ECLI:NL:RBOVE:2021:4455
Rechtbank Overijssel
- Eerste aanleg - enkelvoudig
- Rechtspraak.nl
Afwijzing aanvraag Tozo-uitkering wegens inkomsten uit IOAW-uitkering
In deze zaak heeft de Rechtbank Overijssel op 29 november 2021 uitspraak gedaan in een geschil tussen een eiser, een zelfstandig ondernemer, en het college van burgemeester en wethouders van Zwolle. De eiser had een aanvraag ingediend voor een Tozo-uitkering, die was afgewezen door verweerder op basis van het feit dat de eiser, samen met zijn partner, inkomsten uit een IOAW-uitkering ontving die boven het sociaal minimum lagen. De rechtbank heeft vastgesteld dat de afwijzing van de aanvraag op goede gronden was gebaseerd. De eiser had eerder een IOAW-uitkering ontvangen, en de rechtbank oordeelde dat de IOAW-uitkering als inkomen moest worden meegerekend bij de beoordeling van de Tozo-aanvraag.
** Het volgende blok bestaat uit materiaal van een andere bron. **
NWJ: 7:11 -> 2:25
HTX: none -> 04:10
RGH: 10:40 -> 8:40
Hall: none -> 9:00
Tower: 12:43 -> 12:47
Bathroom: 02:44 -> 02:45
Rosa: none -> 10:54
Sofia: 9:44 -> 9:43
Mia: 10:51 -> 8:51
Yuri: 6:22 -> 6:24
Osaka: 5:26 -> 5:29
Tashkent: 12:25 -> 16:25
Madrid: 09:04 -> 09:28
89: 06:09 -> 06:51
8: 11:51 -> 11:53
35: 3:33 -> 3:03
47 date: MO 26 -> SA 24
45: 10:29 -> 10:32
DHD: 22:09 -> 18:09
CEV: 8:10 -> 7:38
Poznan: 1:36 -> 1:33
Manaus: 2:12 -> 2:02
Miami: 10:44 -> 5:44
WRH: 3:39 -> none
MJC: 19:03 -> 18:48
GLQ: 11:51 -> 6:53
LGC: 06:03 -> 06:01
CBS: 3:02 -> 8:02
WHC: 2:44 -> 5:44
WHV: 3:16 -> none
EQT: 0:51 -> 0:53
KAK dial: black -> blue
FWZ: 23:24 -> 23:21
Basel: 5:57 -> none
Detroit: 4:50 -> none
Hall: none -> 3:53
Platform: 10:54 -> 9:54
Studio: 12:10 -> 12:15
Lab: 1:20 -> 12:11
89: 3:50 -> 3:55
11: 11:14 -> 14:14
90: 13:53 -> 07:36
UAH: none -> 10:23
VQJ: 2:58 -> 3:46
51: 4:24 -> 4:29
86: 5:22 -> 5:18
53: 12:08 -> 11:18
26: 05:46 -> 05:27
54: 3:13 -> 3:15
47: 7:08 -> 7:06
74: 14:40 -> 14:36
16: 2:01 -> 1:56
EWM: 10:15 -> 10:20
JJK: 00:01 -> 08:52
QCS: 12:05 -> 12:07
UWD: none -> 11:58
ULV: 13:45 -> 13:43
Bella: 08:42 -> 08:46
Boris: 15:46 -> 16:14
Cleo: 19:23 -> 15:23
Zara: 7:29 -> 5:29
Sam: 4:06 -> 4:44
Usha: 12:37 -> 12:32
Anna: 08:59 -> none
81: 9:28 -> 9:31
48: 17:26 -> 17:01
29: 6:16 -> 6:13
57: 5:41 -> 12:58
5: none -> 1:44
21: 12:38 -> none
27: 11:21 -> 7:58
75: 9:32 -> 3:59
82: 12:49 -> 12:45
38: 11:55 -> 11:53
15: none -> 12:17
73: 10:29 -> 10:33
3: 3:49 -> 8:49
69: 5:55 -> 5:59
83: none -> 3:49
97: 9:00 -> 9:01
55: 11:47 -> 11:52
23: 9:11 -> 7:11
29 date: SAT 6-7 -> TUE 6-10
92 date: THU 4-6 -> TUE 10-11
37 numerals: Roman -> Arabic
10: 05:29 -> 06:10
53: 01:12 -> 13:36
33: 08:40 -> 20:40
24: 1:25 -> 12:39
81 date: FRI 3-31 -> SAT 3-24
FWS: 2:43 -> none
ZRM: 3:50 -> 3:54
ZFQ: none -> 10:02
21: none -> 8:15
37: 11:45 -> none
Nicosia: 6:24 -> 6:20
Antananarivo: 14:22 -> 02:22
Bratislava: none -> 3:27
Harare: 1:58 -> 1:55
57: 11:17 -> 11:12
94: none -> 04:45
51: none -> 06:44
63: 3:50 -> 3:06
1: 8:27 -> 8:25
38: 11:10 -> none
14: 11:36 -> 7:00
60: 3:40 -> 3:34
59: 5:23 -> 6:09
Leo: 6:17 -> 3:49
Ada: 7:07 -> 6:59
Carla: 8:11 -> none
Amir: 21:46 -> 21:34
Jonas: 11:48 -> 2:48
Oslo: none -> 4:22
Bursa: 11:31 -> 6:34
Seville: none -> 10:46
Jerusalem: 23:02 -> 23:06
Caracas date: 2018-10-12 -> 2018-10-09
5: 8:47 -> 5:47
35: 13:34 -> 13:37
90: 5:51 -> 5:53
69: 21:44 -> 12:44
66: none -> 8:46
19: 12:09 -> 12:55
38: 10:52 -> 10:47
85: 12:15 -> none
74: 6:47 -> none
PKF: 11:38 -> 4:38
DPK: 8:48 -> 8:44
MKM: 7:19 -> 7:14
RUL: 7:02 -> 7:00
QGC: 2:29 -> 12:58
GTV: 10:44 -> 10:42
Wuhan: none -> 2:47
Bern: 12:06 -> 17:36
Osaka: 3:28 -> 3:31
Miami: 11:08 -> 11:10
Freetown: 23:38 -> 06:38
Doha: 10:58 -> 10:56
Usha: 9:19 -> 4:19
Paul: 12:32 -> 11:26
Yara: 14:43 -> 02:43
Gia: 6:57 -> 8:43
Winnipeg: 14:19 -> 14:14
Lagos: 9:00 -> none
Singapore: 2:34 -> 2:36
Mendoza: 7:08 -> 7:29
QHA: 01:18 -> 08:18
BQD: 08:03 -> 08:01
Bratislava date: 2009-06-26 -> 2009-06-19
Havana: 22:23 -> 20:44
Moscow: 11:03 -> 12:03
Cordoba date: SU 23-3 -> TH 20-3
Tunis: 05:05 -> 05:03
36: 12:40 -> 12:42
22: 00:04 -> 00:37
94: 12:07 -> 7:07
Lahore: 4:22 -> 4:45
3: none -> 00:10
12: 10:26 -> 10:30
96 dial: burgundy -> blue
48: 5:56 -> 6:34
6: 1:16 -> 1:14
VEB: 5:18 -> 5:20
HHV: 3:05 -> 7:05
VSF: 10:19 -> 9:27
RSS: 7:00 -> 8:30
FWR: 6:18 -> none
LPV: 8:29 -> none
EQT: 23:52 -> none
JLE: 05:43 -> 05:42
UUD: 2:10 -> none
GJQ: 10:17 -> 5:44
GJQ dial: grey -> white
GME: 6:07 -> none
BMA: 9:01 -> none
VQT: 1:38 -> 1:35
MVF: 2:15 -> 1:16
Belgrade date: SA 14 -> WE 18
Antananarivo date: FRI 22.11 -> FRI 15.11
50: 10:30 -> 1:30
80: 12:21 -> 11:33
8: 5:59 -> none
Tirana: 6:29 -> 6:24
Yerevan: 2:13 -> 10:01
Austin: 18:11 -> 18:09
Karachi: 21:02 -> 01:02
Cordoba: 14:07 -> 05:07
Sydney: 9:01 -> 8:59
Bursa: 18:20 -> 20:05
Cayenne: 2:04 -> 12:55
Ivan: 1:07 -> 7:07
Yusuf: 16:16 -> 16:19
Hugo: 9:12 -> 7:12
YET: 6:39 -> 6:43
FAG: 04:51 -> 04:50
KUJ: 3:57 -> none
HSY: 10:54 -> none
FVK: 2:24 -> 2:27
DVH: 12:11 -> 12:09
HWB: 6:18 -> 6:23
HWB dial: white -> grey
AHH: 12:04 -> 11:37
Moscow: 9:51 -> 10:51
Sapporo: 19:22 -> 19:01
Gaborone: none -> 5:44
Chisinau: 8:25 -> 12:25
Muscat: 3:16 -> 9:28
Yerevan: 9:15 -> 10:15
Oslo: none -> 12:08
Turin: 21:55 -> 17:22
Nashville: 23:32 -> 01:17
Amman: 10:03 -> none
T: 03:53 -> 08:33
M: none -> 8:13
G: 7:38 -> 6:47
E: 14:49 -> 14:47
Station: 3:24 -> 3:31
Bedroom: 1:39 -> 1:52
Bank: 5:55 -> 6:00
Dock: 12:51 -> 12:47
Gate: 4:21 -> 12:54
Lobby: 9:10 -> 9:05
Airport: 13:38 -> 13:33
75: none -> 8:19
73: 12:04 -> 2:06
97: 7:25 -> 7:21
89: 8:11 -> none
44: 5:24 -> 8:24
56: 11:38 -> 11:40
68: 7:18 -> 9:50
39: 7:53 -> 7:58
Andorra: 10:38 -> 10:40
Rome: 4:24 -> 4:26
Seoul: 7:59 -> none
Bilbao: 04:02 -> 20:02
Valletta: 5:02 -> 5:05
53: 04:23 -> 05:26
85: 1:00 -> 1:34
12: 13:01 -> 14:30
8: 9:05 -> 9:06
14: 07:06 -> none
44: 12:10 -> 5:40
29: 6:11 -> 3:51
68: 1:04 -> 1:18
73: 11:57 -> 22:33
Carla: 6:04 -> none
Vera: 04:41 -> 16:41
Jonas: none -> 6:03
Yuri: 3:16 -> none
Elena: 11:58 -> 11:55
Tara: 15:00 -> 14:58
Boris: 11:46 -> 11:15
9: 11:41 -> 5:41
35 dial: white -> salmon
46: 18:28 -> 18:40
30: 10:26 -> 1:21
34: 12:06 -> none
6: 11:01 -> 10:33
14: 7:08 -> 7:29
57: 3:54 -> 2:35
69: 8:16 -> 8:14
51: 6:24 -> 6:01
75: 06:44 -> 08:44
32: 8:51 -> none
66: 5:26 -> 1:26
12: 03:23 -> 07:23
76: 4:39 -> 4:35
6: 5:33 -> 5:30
De rechtbank benadrukte dat de Tozo-regeling bedoeld is voor ondernemers die door de coronacrisis in financiële problemen verkeren, maar dat de eiser met zijn IOAW-uitkering over een minimuminkomen beschikte. De rechtbank vond het niet oneerlijk dat de inkomsten uit de IOAW-uitkering in de beoordeling werden meegenomen, omdat dit in lijn was met de regelgeving. De rechtbank concludeerde dat de aanvraag van de eiser om een Tozo-uitkering terecht was afgewezen en verklaarde het beroep ongegrond. Er werd geen proceskostenveroordeling opgelegd, en de uitspraak werd openbaar gemaakt op de eerstvolgende donderdag na de uitspraakdatum.